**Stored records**
---*---

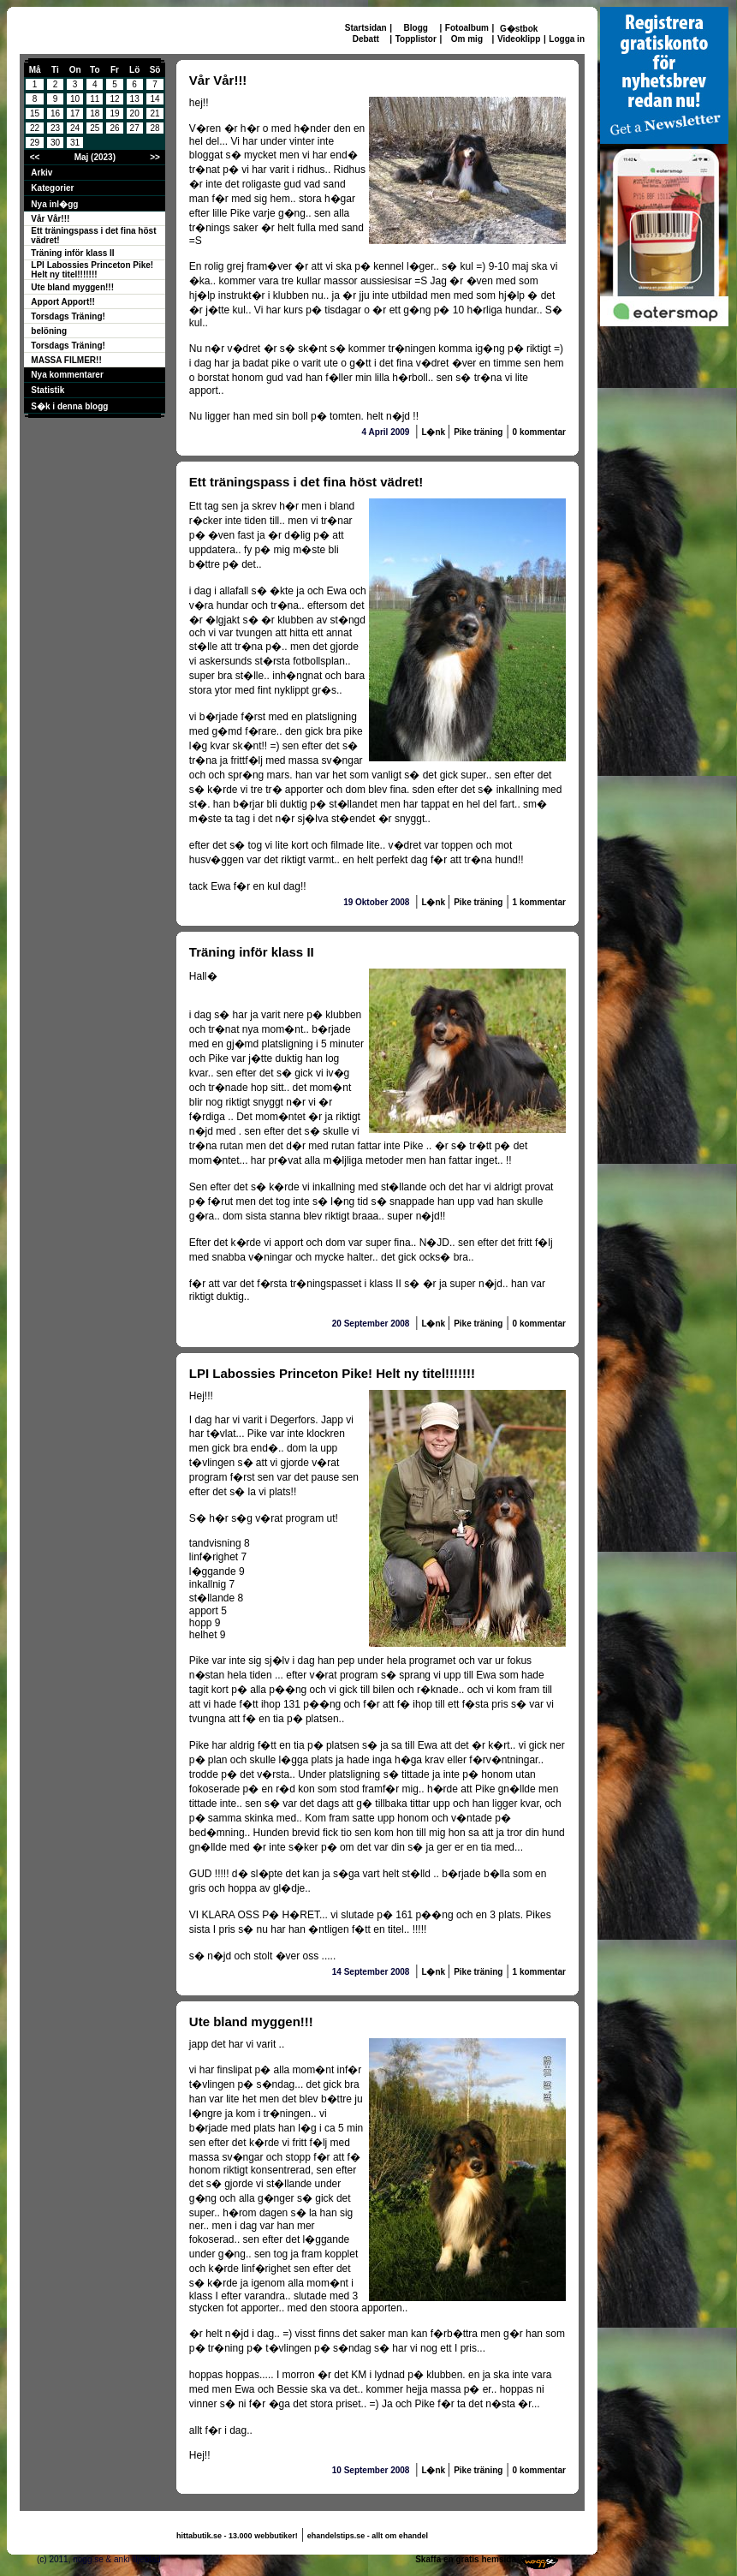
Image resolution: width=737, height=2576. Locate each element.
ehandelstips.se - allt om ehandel (367, 2535)
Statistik (47, 390)
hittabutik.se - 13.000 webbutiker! (237, 2535)
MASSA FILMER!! (66, 360)
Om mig (467, 39)
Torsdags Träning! (68, 316)
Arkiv (41, 172)
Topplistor (416, 39)
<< (35, 157)
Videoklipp (518, 39)
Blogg (416, 28)
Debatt (366, 39)
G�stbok (519, 28)
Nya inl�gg (54, 204)
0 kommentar (539, 432)
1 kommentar (539, 902)
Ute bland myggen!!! (72, 287)
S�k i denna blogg (69, 406)
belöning (49, 331)
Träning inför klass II (72, 253)
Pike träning (478, 432)
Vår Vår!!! (50, 219)
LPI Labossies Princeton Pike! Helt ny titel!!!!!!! (92, 269)
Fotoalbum (467, 28)
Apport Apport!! (63, 302)
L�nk (434, 432)
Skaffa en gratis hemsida (465, 2559)
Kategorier (52, 188)
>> (155, 157)
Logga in (567, 39)
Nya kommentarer (67, 374)
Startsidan (366, 28)
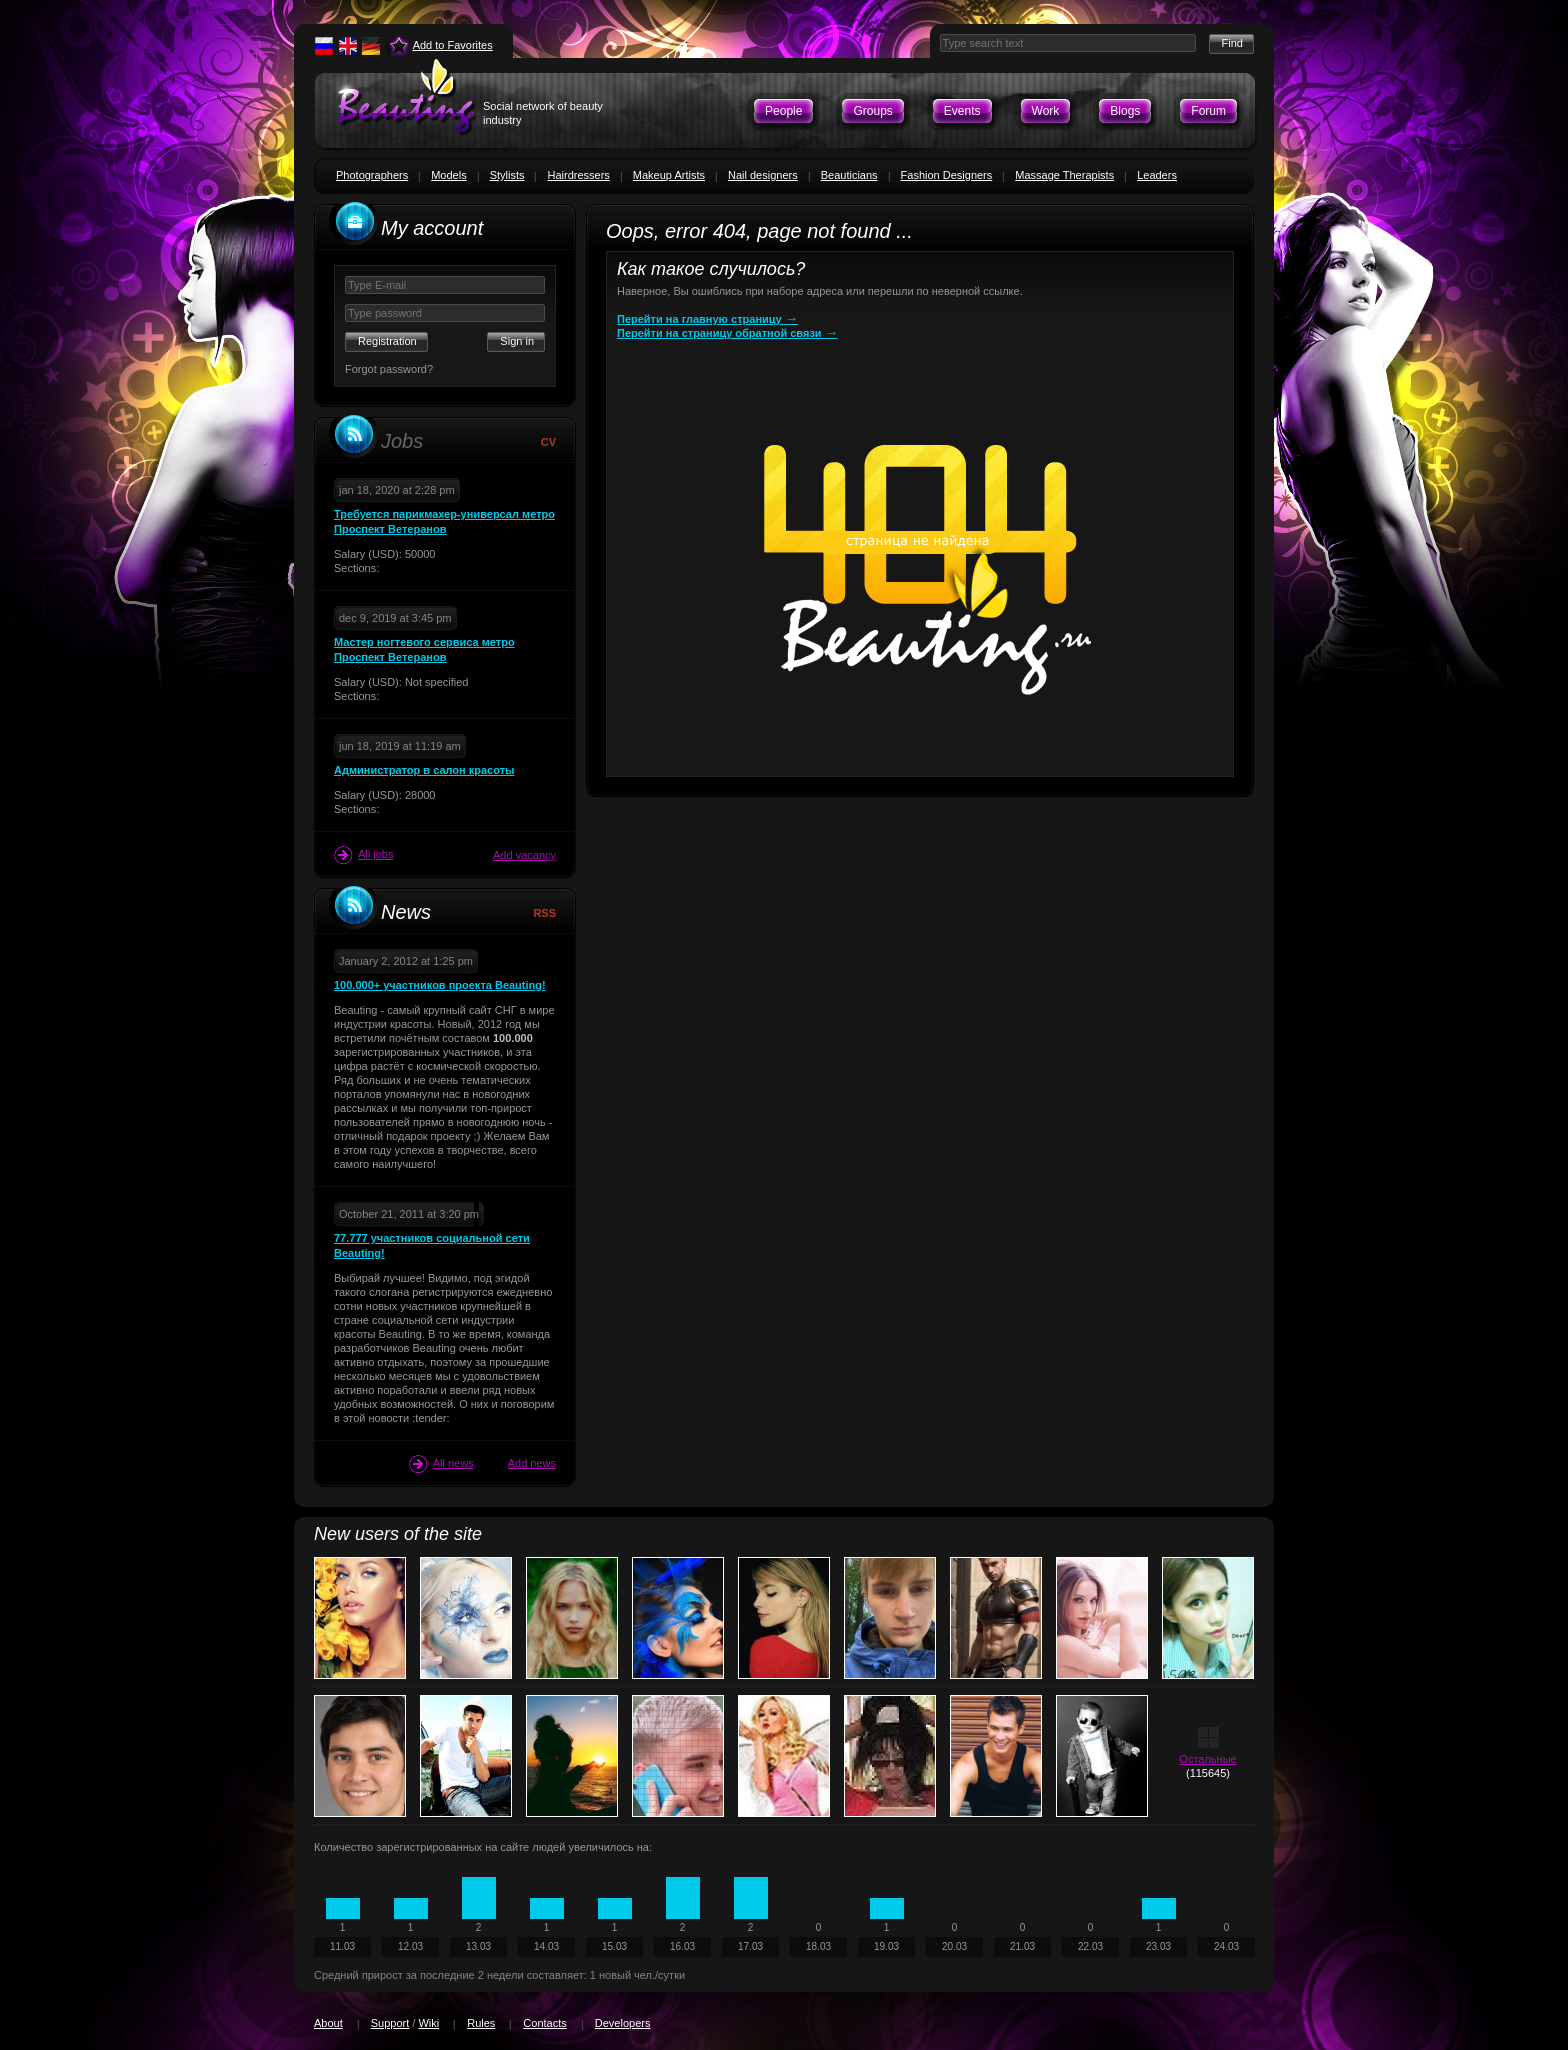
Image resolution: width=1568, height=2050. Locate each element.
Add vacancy (524, 855)
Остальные (1207, 1759)
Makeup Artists (669, 175)
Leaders (1157, 175)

---*---

**REQUIREMENT**
Would you retype every line shown above exactly, leaving the pictures aside?

**RESPONSE BELOW**
Image resolution: width=737, height=2576. Locate each element.
ehandelstips.se - allt om ehandel (367, 2535)
Statistik (47, 390)
hittabutik.se - 13.000 webbutiker! (237, 2535)
MASSA FILMER!! (66, 360)
Om mig (467, 39)
Torsdags Träning! (68, 316)
Arkiv (41, 172)
Topplistor (416, 39)
<< (35, 157)
Videoklipp (518, 39)
Blogg (416, 28)
Debatt (366, 39)
G�stbok (519, 28)
Nya inl�gg (54, 204)
0 kommentar (539, 432)
1 kommentar (539, 902)
Ute bland myggen!!! (72, 287)
S�k i denna blogg (69, 406)
belöning (49, 331)
Träning inför klass II (72, 253)
Pike träning (478, 432)
Vår Vår!!! (50, 219)
LPI Labossies Princeton Pike! Helt ny titel!!!!!!! (92, 269)
Fotoalbum (467, 28)
Apport Apport!! (63, 302)
L�nk (434, 432)
Skaffa en gratis hemsida (465, 2559)
Kategorier (52, 188)
>> (155, 157)
Logga in (567, 39)
Nya kommentarer (67, 374)
Startsidan (366, 28)
Image resolution: width=1568, height=2050. Locate each element.
Add vacancy (524, 855)
Остальные (1207, 1759)
Makeup Artists (669, 175)
Leaders (1157, 175)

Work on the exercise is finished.